Landgericht Stade
Urt. v. 02.09.2008, Az.: 3 O 20/07

Herausgabe einer Bürgschaftsurkunde (GWL-Bürgschaft) nach Verjährung etwaiger Gewährleistungsansprüche

Bibliographie

Gericht
LG Stade
Datum
02.09.2008
Aktenzeichen
3 O 20/07
Entscheidungsform
Urteil
Referenz
WKRS 2008, 55168
Entscheidungsname
[keine Angabe]
ECLI
[keine Angabe]

Amtlicher Leitsatz

Herausgabe einer Gewährleistungsbürgschft nach Verjährung.

Pflicht zur Herausgabe einer Bürgschaftsurkunde (GWL-Bürgschaft) nach Verjährung etwaiger Gewährleistungsansprüche.

In dem Rechtsstreit
des Herrn XXX,
Kläger
Prozessbevollmächtigte: Rechtsanwälte XXX XXX
Geschäftszeichen: 8-01449-06/C/ab
gegen
1. Herrn XXX,
2. Herrn XXX,
Beklagte
Prozessbevollmächtigte zu 1, 2: XXX
Geschäftszeichen: 2819/06U01
hat die 3. Zivilkammer des Landgerichts Stade auf die mündliche Verhandlung vom 22.07.2008 durch die Richterin am Landgericht XXX
für Recht erkannt:

Tenor:

  1. 1.

    Die Beklagten werden als Gesamtschuldner verurteilt, an den Kläger die Bürgschaftsurkunde der Stadtsparkasse Cuxhaven, XXX, über eine Bürgschaftssumme von höchstens 4.727,01 DM = 2.416,88 € herauszugeben.

  2. 2.

    Die Widerklage wird abgewiesen.

  3. 3.

    Die Beklagten tragen die Kosten des Rechtsstreits als Gesamtschuldner.

  4. 4.

    Das Urteil ist gegen Sicherheitsleistung in Höhe von 120 % des jeweils zu vollstreckenden Betrages vorläufig vollstreckbar.

Tatbestand

Die Beklagten bildeten eine Projektgemeinschaft unter dem Namen XXX. Der Kläger führt ein Baugeschäft.
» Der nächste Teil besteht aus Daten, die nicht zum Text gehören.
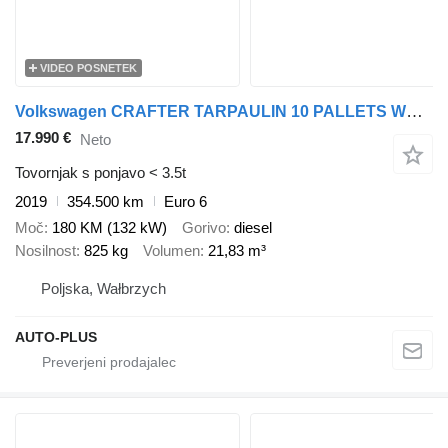
VIDEO POSNETEK
Volkswagen CRAFTER TARPAULIN 10 PALLETS WEBASTO CRUISE CONTROL LED LIGHTS 1
17.990 €
Neto
Tovornjak s ponjavo < 3.5t
2019
354.500 km
Euro 6
Moč
180 KM (132 kW)
Gorivo
diesel
Nosilnost
825 kg
Volumen
21,83 m³
Poljska, Wałbrzych
AUTO-PLUS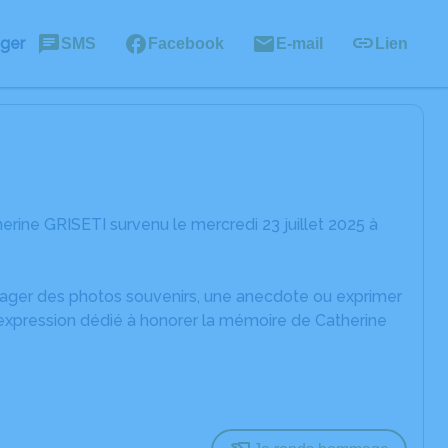
ager
SMS
Facebook
E-mail
Lien
rine GRISETI survenu le mercredi 23 juillet 2025 à
rtager des photos souvenirs, une anecdote ou exprimer
'expression dédié à honorer la mémoire de Catherine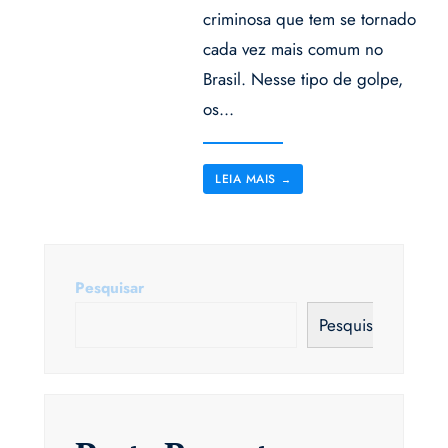
criminosa que tem se tornado
cada vez mais comum no
Brasil. Nesse tipo de golpe,
os
...
LEIA MAIS
→
Pesquisar
Pesquisar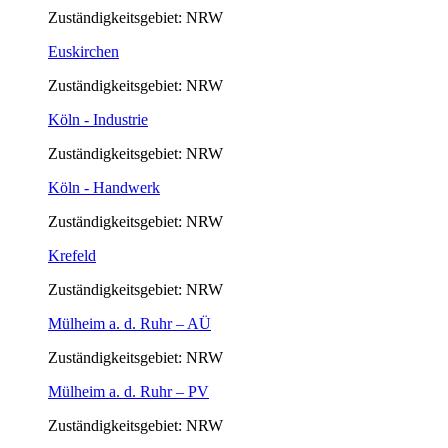
Zuständigkeitsgebiet: NRW
Euskirchen
Zuständigkeitsgebiet: NRW
Köln - Industrie
Zuständigkeitsgebiet: NRW
Köln - Handwerk
Zuständigkeitsgebiet: NRW
Krefeld
Zuständigkeitsgebiet: NRW
Mülheim a. d. Ruhr – AÜ
Zuständigkeitsgebiet: NRW
Mülheim a. d. Ruhr – PV
Zuständigkeitsgebiet: NRW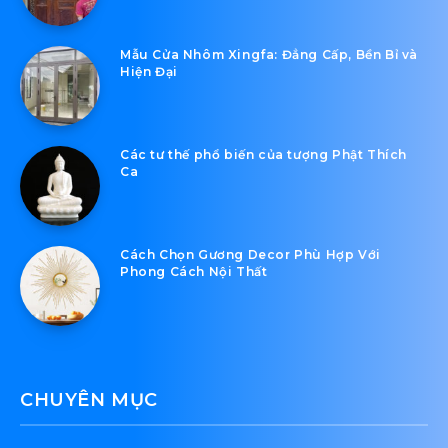
Mẫu Cửa Nhôm Xingfa: Đẳng Cấp, Bền Bỉ và
Hiện Đại
Các tư thế phổ biến của tượng Phật Thích
Ca
Cách Chọn Gương Decor Phù Hợp Với
Phong Cách Nội Thất
CHUYÊN MỤC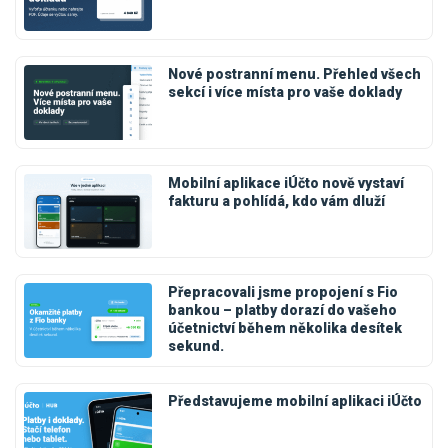
Nové postranní menu. Přehled všech
sekcí i více místa pro vaše doklady
Mobilní aplikace iÚčto nově vystaví
fakturu a pohlídá, kdo vám dluží
Přepracovali jsme propojení s Fio
bankou – platby dorazí do vašeho
účetnictví během několika desítek
sekund.
Představujeme mobilní aplikaci iÚčto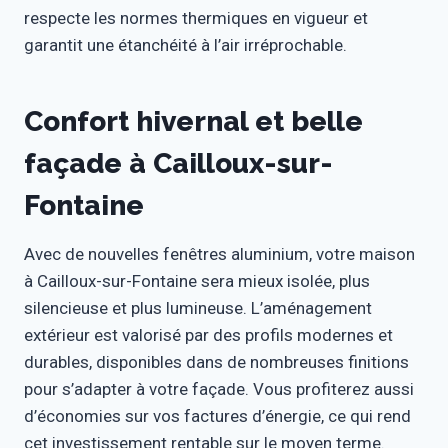
respecte les normes thermiques en vigueur et
garantit une étanchéité à l’air irréprochable.
Confort hivernal et belle
façade à Cailloux-sur-
Fontaine
Avec de nouvelles fenêtres aluminium, votre maison
à Cailloux-sur-Fontaine sera mieux isolée, plus
silencieuse et plus lumineuse. L’aménagement
extérieur est valorisé par des profils modernes et
durables, disponibles dans de nombreuses finitions
pour s’adapter à votre façade. Vous profiterez aussi
d’économies sur vos factures d’énergie, ce qui rend
cet investissement rentable sur le moyen terme.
Zwischen den Parteien wurde am 23.06.1999 ein Bauvertrag über das Bauvorhaben XXX in Cuxhaven (Rohbauarbeiten) geschlossen. Die Beklagten haben bis auf einen verbliebenen Rest in Höhe von 4.727,01 DM den Werklohn des Beklagten gezahlt, hinsichtlich der Restzahlung verlangten die Beklagten die Bestellung einer Bankbürgschaft. Der Kläger beauftragte daraufhin die Stadtsparkasse Cuxhaven, eine entsprechende Bürgschaft zugunsten des Beklagten zu übernehmen, was auch erfolgte. Im Jahre 2004 forderte der Kläger die Beklagten auf, diese Bürgschaftsurkunde zurückzugeben, was die Beklagten mit der Begründung, dass dieses nicht vor Ablauf der fünfjährigen Verjährungsfrist möglich sei, ablehnten. Der Kläger ist der Ansicht, die Beklagten könnten keinerlei Ansprüche aus der Bürgschaft mehr geltend machen, da die VOB/B nicht insgesamt Grundlage des Vertrages gemacht worden sei. Vielmehr würden hinsichtlich der Gewährung die Allgemeinen Vorschriften des BGB gelten, so dass diese zumindestens mit Ablauf des 05.10.2004 abgelaufen seien.

Die Kläger beantragen,

die Beklagten als Gesamtschuldner zu verurteilen, an den Kläger die Bürgschaftsurkunde der Stadtsparkasse Cuxhaven, XXX, über eine Bürgschaftssumme von höchstens 4.727,01 DM = 2.416,88 € herauszugeben.

Die Beklagten beantragen,

die Klage abzuweisen.

Sie behaupten, der Kläger habe Mängel an dem Bauvorhaben in der XXX verursacht. Diese Gewährleistungsansprüche seien auch nicht verjährt. In den zusätzlichen Vertragsbedingungen, die im Leistungsverzeichnis und dem Angebot vom 27.04.1999 zugrundegelegen hätten, sei in Ziffer 5 geregelt, dass eine Gewährleistungsfrist nach VOB/B von fünf Jahren und 6 Wochen nach Abnahme vereinbart worden sei. In Ermangelung einer ausdrücklichen Abnahme könne diese allenfalls mit der letzten Zahlung am 03.12.1999 erfolgt sein, weshalb ein Ende der Gewährleistungsfrist am 14.01.2005 eingetreten sein könnte. Innerhalb dieser Frist sei jedoch unstreitig die Mängelanzeige vom 05.01.2005 erfolgt, weshalb die Mängelgewährleistungsfrist frühestens am 08.01.2007 ende. Die Beseitigung der durch den Kläger verursachten Mängel würden Kosten in Höhe von mindestens 7.805,00 € verursachen. Außerdem sind die Beklagten der Ansicht, dass der Kläger die Beklagten hinsichtlich weitergehender Mängelbeseitigungskosten, die von den Bauherren noch geltend gemacht werden könnten, freizustellen habe. Die Bauherren hätten unstreitig Klage gegen die hiesigen Beklagten zu dem Aktenzeichen 3 O 328/06 eingereicht.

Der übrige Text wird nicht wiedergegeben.